SAR’s Academic Freedom Monitoring Project investigates and reports attacks on higher education with the aim of raising awareness, generating advocacy, and increasing protection for scholars, students, and academic communities. Learn more.

Date of Incident: April 12, 2018

Attack Types: Killings, Violence, Disappearances | Imprisonment

Institution(s):Osmangazi University

Region & Country:Western Asia | Turkey

New or Ongoing:New Incident

On April 12, 2018, state authorities reportedly used violent force against and detained Osmangazi University (OU) students protesting the violent killing of four OU personnel on April 5.

On April 5, 2018, OU research assistant Volkan Bayar reportedly shot and killed four of his colleagues, falsely accusing them of being supporters of Fethullah Gülen, an exiled cleric whom Turkish authorities claim was responsible for a violent coup attempt on July 15, 2016 (see report). OU Rector Hasan Gönen resigned from his post following allegations that he had not correctly responded to reported concerns that Bayar was a threat to the campus community.

On April 12, one day after Rector Gönen resigned, a group of OU students reportedly held a press conference at the university cafeteria, during which one of the student spokespersons, Anıl Ataş, declared that Professor Gönen’s resignation was not enough, and that responsibility for the April 5 killings extended to other OU personnel, Turkey’s Council of Higher Education (YÖK), and the State of Emergency policies generally.
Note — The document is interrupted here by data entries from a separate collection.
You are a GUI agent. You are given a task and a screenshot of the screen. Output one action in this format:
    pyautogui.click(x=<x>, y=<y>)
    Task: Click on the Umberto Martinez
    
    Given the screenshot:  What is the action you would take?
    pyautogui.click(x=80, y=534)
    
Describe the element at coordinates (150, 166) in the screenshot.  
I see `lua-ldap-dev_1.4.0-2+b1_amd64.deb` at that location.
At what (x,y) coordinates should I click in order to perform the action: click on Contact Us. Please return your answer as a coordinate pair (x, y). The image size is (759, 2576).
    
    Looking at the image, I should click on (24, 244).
Students distributed flyers and held banners reading “Bullets fired on four academics are actually fired on science.” Police officers and university security guards reportedly used force to restrict the students’ actions. Police arrested three of the students, who were released later in the day.
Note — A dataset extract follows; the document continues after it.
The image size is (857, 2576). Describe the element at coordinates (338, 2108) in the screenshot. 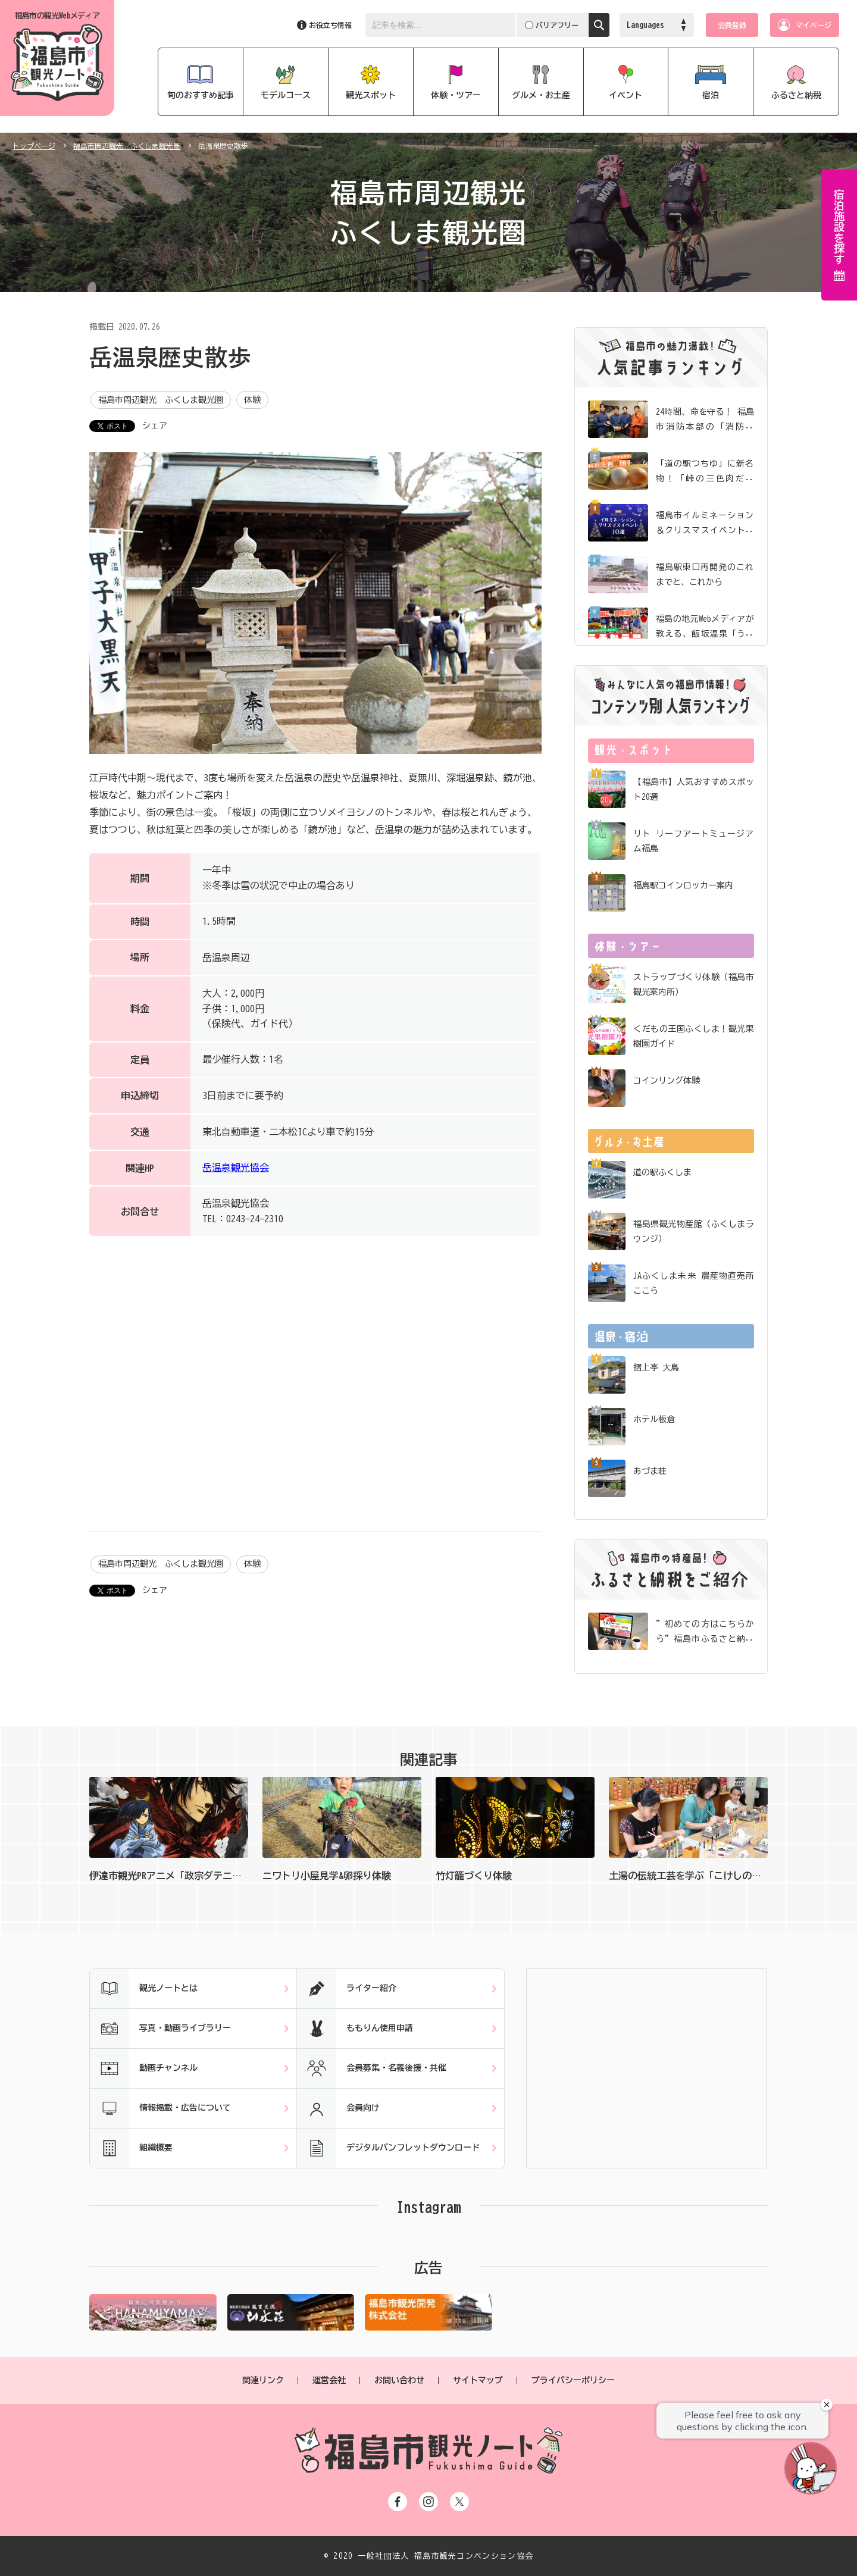 I see `会員向け` at that location.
Scholars at Risk is concerned about the use of force against and detention of students in retaliation for the peaceful exercise of the rights to academic freedom, freedom of expression and freedom of assembly — conduct which is expressly protected under international human rights instruments including the Universal Declaration of Human Rights and the International Covenant on Civil and Political Rights, to which Turkey is a party. State and university authorities have a responsibility to protect the peaceful exercise of such rights. In addition to the harm to the immediate victims, such incidents have chilling effect on academic freedom, institutional autonomy, and democratic society generally.